Work request:
Check every line of the material below, and show those that contain "illustration".

Record extracts:
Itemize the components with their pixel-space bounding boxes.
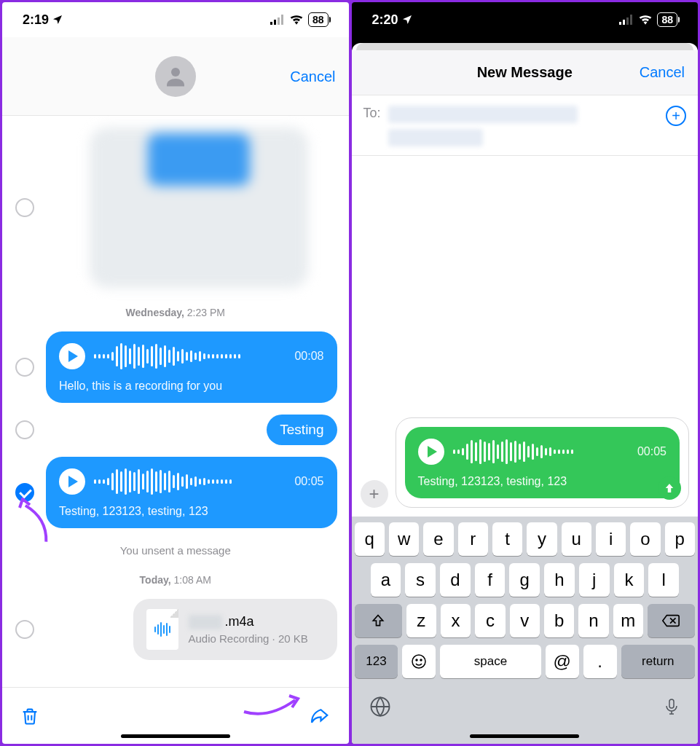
at-key[interactable]: @: [546, 645, 579, 678]
recipients-row[interactable]: To: +: [352, 95, 699, 156]
text-message-bubble[interactable]: Testing: [267, 415, 337, 445]
svg-rect-7: [626, 17, 629, 25]
mic-icon[interactable]: [663, 696, 680, 718]
audio-message-bubble[interactable]: 00:08 Hello, this is a recording for you: [46, 331, 337, 403]
header-title: New Message: [477, 64, 573, 81]
play-button[interactable]: [59, 343, 85, 369]
select-checkbox[interactable]: [15, 358, 34, 377]
message-list[interactable]: Wednesday, 2:23 PM 00:08 Hello, this is …: [2, 116, 349, 687]
conversation-header: Cancel: [2, 37, 349, 116]
dot-key[interactable]: .: [583, 645, 617, 678]
audio-transcript: Testing, 123123, testing, 123: [418, 475, 667, 488]
key-c[interactable]: c: [475, 604, 505, 637]
home-indicator[interactable]: [121, 734, 230, 738]
status-time: 2:20: [372, 12, 398, 28]
send-button[interactable]: [658, 476, 681, 500]
svg-rect-13: [669, 699, 674, 708]
key-v[interactable]: v: [510, 604, 540, 637]
svg-rect-5: [619, 22, 621, 25]
waveform[interactable]: [453, 437, 629, 466]
backspace-key[interactable]: [648, 604, 695, 637]
globe-icon[interactable]: [369, 696, 391, 718]
cancel-button[interactable]: Cancel: [290, 68, 335, 85]
shift-key[interactable]: [355, 604, 402, 637]
key-x[interactable]: x: [441, 604, 471, 637]
select-checkbox[interactable]: [15, 420, 34, 439]
location-icon: [52, 14, 63, 25]
key-q[interactable]: q: [355, 522, 385, 556]
key-y[interactable]: y: [527, 522, 557, 556]
space-key[interactable]: space: [440, 645, 540, 678]
select-checkbox[interactable]: [15, 198, 34, 217]
forward-share-icon[interactable]: [307, 705, 331, 727]
blurred-recipient[interactable]: [388, 106, 578, 123]
play-button[interactable]: [59, 468, 85, 495]
audio-transcript: Testing, 123123, testing, 123: [59, 505, 324, 518]
cancel-button[interactable]: Cancel: [640, 64, 685, 81]
svg-rect-3: [281, 15, 283, 25]
timestamp-label: Today, 1:08 AM: [8, 574, 343, 586]
key-s[interactable]: s: [405, 563, 436, 597]
key-g[interactable]: g: [509, 563, 540, 597]
123-key[interactable]: 123: [355, 645, 398, 678]
status-bar: 2:20 88: [352, 2, 699, 37]
key-l[interactable]: l: [648, 563, 679, 597]
emoji-key[interactable]: [402, 645, 436, 678]
file-attachment-bubble[interactable]: .m4a Audio Recording · 20 KB: [133, 599, 337, 660]
blurred-filename: [189, 615, 222, 629]
contact-avatar[interactable]: [155, 56, 196, 97]
key-u[interactable]: u: [562, 522, 591, 556]
key-o[interactable]: o: [630, 522, 660, 556]
key-w[interactable]: w: [389, 522, 419, 556]
key-b[interactable]: b: [544, 604, 574, 637]
status-time: 2:19: [23, 12, 49, 28]
key-z[interactable]: z: [406, 604, 436, 637]
home-indicator[interactable]: [470, 734, 579, 738]
right-phone: 2:20 88 New Message Cancel To: + +: [352, 2, 699, 744]
add-recipient-button[interactable]: +: [666, 106, 686, 126]
key-a[interactable]: a: [371, 563, 401, 597]
key-k[interactable]: k: [614, 563, 645, 597]
blurred-recipient[interactable]: [388, 129, 483, 146]
battery-indicator: 88: [657, 12, 677, 27]
svg-point-4: [171, 68, 180, 76]
waveform[interactable]: [94, 467, 286, 496]
svg-point-9: [412, 655, 425, 668]
svg-point-11: [420, 659, 422, 661]
audio-message-bubble[interactable]: 00:05 Testing, 123123, testing, 123: [405, 427, 680, 498]
battery-indicator: 88: [308, 12, 329, 27]
keyboard: qwertyuiop asdfghjkl zxcvbnm 123 space @…: [352, 517, 699, 744]
file-extension: .m4a: [225, 614, 254, 629]
wifi-icon: [289, 15, 304, 25]
key-r[interactable]: r: [458, 522, 488, 556]
svg-rect-6: [623, 20, 625, 25]
key-j[interactable]: j: [579, 563, 610, 597]
compose-input[interactable]: 00:05 Testing, 123123, testing, 123: [396, 417, 690, 508]
audio-duration: 00:05: [637, 445, 666, 458]
annotation-arrow-icon: [15, 498, 52, 549]
select-checkbox[interactable]: [15, 620, 34, 639]
return-key[interactable]: return: [621, 645, 695, 678]
svg-rect-2: [278, 17, 280, 25]
key-f[interactable]: f: [475, 563, 506, 597]
blurred-message: [90, 127, 308, 288]
attach-button[interactable]: +: [361, 480, 388, 508]
trash-icon[interactable]: [20, 705, 40, 727]
key-e[interactable]: e: [423, 522, 453, 556]
key-p[interactable]: p: [665, 522, 695, 556]
waveform[interactable]: [94, 342, 286, 371]
audio-file-icon: [146, 609, 178, 650]
annotation-arrow-icon: [240, 686, 305, 722]
key-t[interactable]: t: [492, 522, 522, 556]
play-button[interactable]: [418, 439, 444, 465]
key-i[interactable]: i: [596, 522, 626, 556]
audio-message-bubble[interactable]: 00:05 Testing, 123123, testing, 123: [46, 457, 337, 528]
key-d[interactable]: d: [440, 563, 471, 597]
compose-area: + 00:05 Testing, 123123, testing, 123: [352, 156, 699, 517]
key-n[interactable]: n: [578, 604, 608, 637]
signal-icon: [619, 15, 634, 25]
to-label: To:: [363, 106, 381, 121]
timestamp-label: Wednesday, 2:23 PM: [8, 307, 343, 318]
key-h[interactable]: h: [544, 563, 575, 597]
key-m[interactable]: m: [613, 604, 643, 637]
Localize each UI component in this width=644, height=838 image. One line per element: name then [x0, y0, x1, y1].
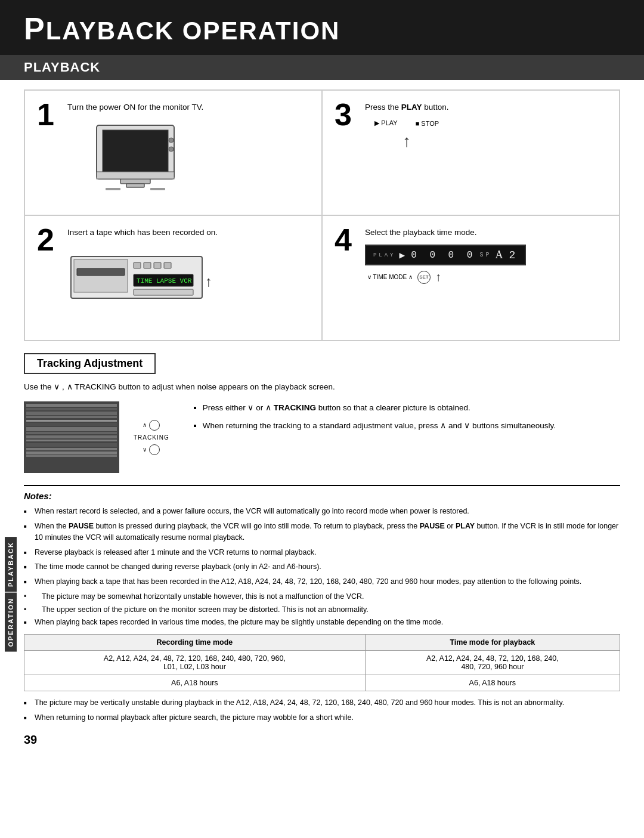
play-label: ▶ PLAY — [374, 119, 397, 127]
svg-rect-14 — [154, 262, 161, 268]
svg-rect-11 — [77, 268, 125, 276]
step-3-number: 3 — [335, 99, 352, 130]
notes-list-2: The picture may be vertically unstable d… — [24, 697, 620, 723]
notes-title: Notes: — [24, 491, 620, 501]
tracking-down-knob[interactable] — [149, 444, 160, 455]
tracking-header: Tracking Adjustment — [24, 353, 156, 374]
svg-rect-6 — [97, 172, 174, 179]
svg-rect-13 — [144, 262, 151, 268]
notes-list: When restart record is selected, and a p… — [24, 506, 620, 628]
left-sidebar: PLAYBACK OPERATION — [2, 537, 19, 652]
step-3: 3 Press the PLAY button. ▶ PLAY ■ STOP ↑ — [322, 90, 620, 215]
step-2: 2 Insert a tape which has been recorded … — [24, 215, 322, 341]
tracking-content: ∧ TRACKING ∨ Press either ∨ or ∧ TRACKIN… — [24, 401, 620, 473]
step-1-text: Turn the power ON for the monitor TV. — [67, 101, 203, 113]
stop-label: ■ STOP — [416, 120, 439, 127]
note-1: When restart record is selected, and a p… — [24, 506, 620, 517]
sidebar-playback: PLAYBACK — [7, 542, 14, 587]
tracking-knobs: ∧ TRACKING ∨ — [134, 420, 169, 455]
svg-text:TIME LAPSE VCR: TIME LAPSE VCR — [137, 277, 192, 285]
sidebar-operation: OPERATION — [7, 598, 14, 647]
svg-rect-7 — [106, 188, 120, 190]
arrow-up-icon: ↑ — [402, 132, 411, 151]
title-first-letter: P — [24, 11, 46, 46]
step-4-number: 4 — [335, 224, 352, 255]
main-content: 1 Turn the power ON for the monitor TV. — [0, 89, 644, 753]
notes-section: Notes: When restart record is selected, … — [24, 485, 620, 723]
tracking-image-area: ∧ TRACKING ∨ — [24, 401, 169, 473]
section-title: PLAYBACK — [24, 60, 620, 75]
tracking-notes: Press either ∨ or ∧ TRACKING button so t… — [193, 401, 620, 437]
svg-rect-1 — [103, 130, 168, 172]
table-row-1-col2: A2, A12, A24, 24, 48, 72, 120, 168, 240,… — [365, 651, 620, 675]
tracking-section: Tracking Adjustment Use the ∨ , ∧ TRACKI… — [24, 353, 620, 473]
tracking-up-knob[interactable] — [149, 420, 160, 431]
svg-rect-3 — [126, 184, 144, 187]
page-title: PLAYBACK OPERATION — [24, 11, 620, 47]
tracking-title: Tracking Adjustment — [37, 357, 143, 370]
svg-rect-15 — [164, 262, 171, 268]
step-4-text: Select the playback time mode. — [365, 227, 526, 239]
note-6: When playing back tapes recorded in vari… — [24, 617, 620, 628]
tracking-label: TRACKING — [134, 434, 169, 441]
svg-rect-2 — [120, 179, 150, 184]
table-col1-header: Recording time mode — [24, 635, 366, 651]
step-1-number: 1 — [37, 99, 54, 130]
note-3: Reverse playback is released after 1 min… — [24, 547, 620, 558]
note-4: The time mode cannot be changed during r… — [24, 561, 620, 573]
note-7: The picture may be vertically unstable d… — [24, 697, 620, 709]
table-row-2: A6, A18 hours A6, A18 hours — [24, 675, 620, 691]
tracking-note-2: When returning the tracking to a standar… — [203, 419, 620, 432]
svg-text:↑: ↑ — [205, 273, 212, 289]
tracking-description: Use the ∨ , ∧ TRACKING button to adjust … — [24, 381, 620, 393]
page-header: PLAYBACK OPERATION — [0, 0, 644, 55]
play-buttons-area: ▶ PLAY ■ STOP ↑ — [374, 119, 439, 151]
steps-grid: 1 Turn the power ON for the monitor TV. — [24, 89, 620, 341]
step-2-number: 2 — [37, 224, 54, 255]
section-heading: PLAYBACK — [0, 55, 644, 80]
step-2-illustration: TIME LAPSE VCR ↑ — [67, 245, 218, 310]
playback-table: Recording time mode Time mode for playba… — [24, 634, 620, 691]
title-rest: LAYBACK OPERATION — [46, 17, 340, 45]
note-5: When playing back a tape that has been r… — [24, 576, 620, 587]
step-1: 1 Turn the power ON for the monitor TV. — [24, 90, 322, 215]
table-row-1-col1: A2, A12, A24, 24, 48, 72, 120, 168, 240,… — [24, 651, 366, 675]
step-1-illustration — [67, 119, 203, 197]
vcr-icon: TIME LAPSE VCR ↑ — [68, 245, 217, 310]
noisy-screen — [24, 401, 119, 473]
page-number: 39 — [24, 733, 620, 753]
step-4-illustration: PLAY ▶ 0 0 0 0 SP A 2 ∨ TIME MODE ∧ — [365, 245, 526, 284]
step-4: 4 Select the playback time mode. PLAY ▶ … — [322, 215, 620, 341]
svg-point-5 — [169, 147, 174, 151]
step-2-text: Insert a tape which has been recorded on… — [67, 227, 218, 239]
table-row-2-col1: A6, A18 hours — [24, 675, 366, 691]
note-5b: The upper section of the picture on the … — [24, 604, 620, 616]
step-3-illustration: ▶ PLAY ■ STOP ↑ — [365, 119, 449, 151]
svg-rect-8 — [150, 188, 165, 190]
table-row-1: A2, A12, A24, 24, 48, 72, 120, 168, 240,… — [24, 651, 620, 675]
tracking-note-1: Press either ∨ or ∧ TRACKING button so t… — [203, 401, 620, 415]
table-row-2-col2: A6, A18 hours — [365, 675, 620, 691]
note-8: When returning to normal playback after … — [24, 712, 620, 723]
note-2: When the PAUSE button is pressed during … — [24, 521, 620, 543]
svg-rect-12 — [134, 262, 141, 268]
table-col2-header: Time mode for playback — [365, 635, 620, 651]
svg-point-4 — [169, 138, 174, 143]
svg-rect-18 — [134, 289, 193, 295]
note-5a: The picture may be somewhat horizontally… — [24, 591, 620, 602]
step-3-text: Press the PLAY button. — [365, 101, 449, 113]
page-wrapper: PLAYBACK OPERATION PLAYBACK 1 Turn the p… — [0, 0, 644, 753]
tv-icon — [88, 119, 183, 197]
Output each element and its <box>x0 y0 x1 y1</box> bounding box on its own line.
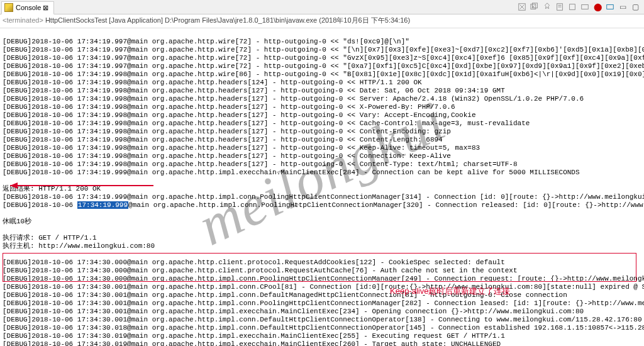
console-tab[interactable]: Console ⊠ <box>1 1 54 14</box>
process-title: HttpClientSocksTest [Java Application] D… <box>45 16 410 24</box>
log-line: 执行主机: http://www.meilongkui.com:80 <box>3 242 155 250</box>
log-line: 返回结果: HTTP/1.1 200 OK <box>3 185 101 193</box>
minimize-icon[interactable]: ▭ <box>618 2 628 12</box>
log-line: [DEBUG]2018-10-06 17:34:19.998@main org.… <box>3 103 455 111</box>
open-console-icon[interactable] <box>605 2 615 12</box>
console-toolbar: ⬤ ▭ ▢ <box>517 2 644 12</box>
log-line: [DEBUG]2018-10-06 17:34:30.019@main org.… <box>3 332 505 340</box>
svg-rect-4 <box>533 3 538 8</box>
scroll-lock-icon[interactable] <box>555 2 565 12</box>
console-icon <box>4 3 13 12</box>
log-line: [DEBUG]2018-10-06 17:34:19.997@main org.… <box>3 38 409 45</box>
remove-launch-icon[interactable] <box>517 2 527 12</box>
log-line: 执行请求: GET / HTTP/1.1 <box>3 234 97 242</box>
log-line: [DEBUG]2018-10-06 17:34:19.998@main org.… <box>3 136 443 143</box>
log-line: [DEBUG]2018-10-06 17:34:30.001@main org.… <box>3 283 644 291</box>
termination-line: <terminated> HttpClientSocksTest [Java A… <box>0 14 644 28</box>
log-line: [DEBUG]2018-10-06 17:34:19.998@main org.… <box>3 70 644 78</box>
log-line: [DEBUG]2018-10-06 17:34:19.997@main org.… <box>3 46 644 53</box>
clear-icon[interactable] <box>567 2 577 12</box>
view-tabbar: Console ⊠ ⬤ ▭ ▢ <box>0 0 644 14</box>
log-line: [DEBUG]2018-10-06 17:34:19.999@main org.… <box>3 169 580 176</box>
log-line: [DEBUG]2018-10-06 17:34:30.019@main org.… <box>3 340 501 346</box>
log-line: [DEBUG]2018-10-06 17:34:19.998@main org.… <box>3 160 518 168</box>
log-line: [DEBUG]2018-10-06 17:34:30.018@main org.… <box>3 324 644 332</box>
log-line: [DEBUG]2018-10-06 17:34:19.998@main org.… <box>3 128 451 135</box>
log-line: [DEBUG]2018-10-06 17:34:30.001@main org.… <box>3 308 584 315</box>
log-line: [DEBUG]2018-10-06 17:34:30.000@main org.… <box>3 275 644 282</box>
log-line: @main org.apache.http.impl.conn.PoolingH… <box>128 201 644 209</box>
log-line: [DEBUG]2018-10-06 17:34:19.998@main org.… <box>3 95 584 103</box>
log-line: [DEBUG]2018-10-06 17:34:19.998@main org.… <box>3 87 505 94</box>
svg-rect-11 <box>582 5 589 9</box>
log-line: 休眠10秒 <box>3 218 31 225</box>
pin-icon[interactable] <box>542 2 552 12</box>
selected-timestamp: 17:34:19.999 <box>77 201 128 209</box>
log-line: [DEBUG]2018-10-06 17:34:19.998@main org.… <box>3 120 530 127</box>
svg-rect-10 <box>570 4 575 10</box>
maximize-icon[interactable]: ▢ <box>630 2 640 12</box>
new-console-icon[interactable]: ⬤ <box>592 2 602 12</box>
log-line: [DEBUG]2018-10-06 17:34:19.998@main org.… <box>3 144 480 152</box>
log-line: [DEBUG]2018-10-06 17:34:19.998@main org.… <box>3 152 451 160</box>
log-line: [DEBUG]2018-10-06 17:34:19.998@main org.… <box>3 79 422 86</box>
log-line: [DEBUG]2018-10-06 17:34:30.000@main org.… <box>3 259 505 266</box>
display-icon[interactable] <box>580 2 590 12</box>
log-line: [DEBUG]2018-10-06 17:34:30.001@main org.… <box>3 299 644 307</box>
remove-all-icon[interactable] <box>530 2 540 12</box>
console-output[interactable]: [DEBUG]2018-10-06 17:34:19.997@main org.… <box>0 28 644 346</box>
svg-rect-12 <box>607 5 614 9</box>
log-line: [DEBUG]2018-10-06 17:34:30.001@main org.… <box>3 316 642 323</box>
log-line: [DEBUG]2018-10-06 17:34:19.997@main org.… <box>3 62 644 70</box>
terminated-label: <terminated> <box>3 16 43 24</box>
log-line: [DEBUG]2018-10-06 17:34:19.998@main org.… <box>3 111 476 119</box>
annotation-red-text: Keep-alive超时后重新建立了连接 <box>390 286 510 297</box>
log-line: [DEBUG]2018-10-06 17:34:19.999@main org.… <box>3 193 644 201</box>
console-tab-label: Console <box>16 4 41 11</box>
log-line: [DEBUG]2018-10-06 17:34:30.000@main org.… <box>3 267 518 274</box>
log-line: [DEBUG]2018-10-06 17:34:19.997@main org.… <box>3 54 644 62</box>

Solution to this task:
step-2-illustration: TIME LAPSE VCR ↑ — [67, 245, 218, 310]
step-1-illustration — [67, 119, 203, 197]
step-4-illustration: PLAY ▶ 0 0 0 0 SP A 2 ∨ TIME MODE ∧ — [365, 245, 526, 284]
step-3-illustration: ▶ PLAY ■ STOP ↑ — [365, 119, 449, 151]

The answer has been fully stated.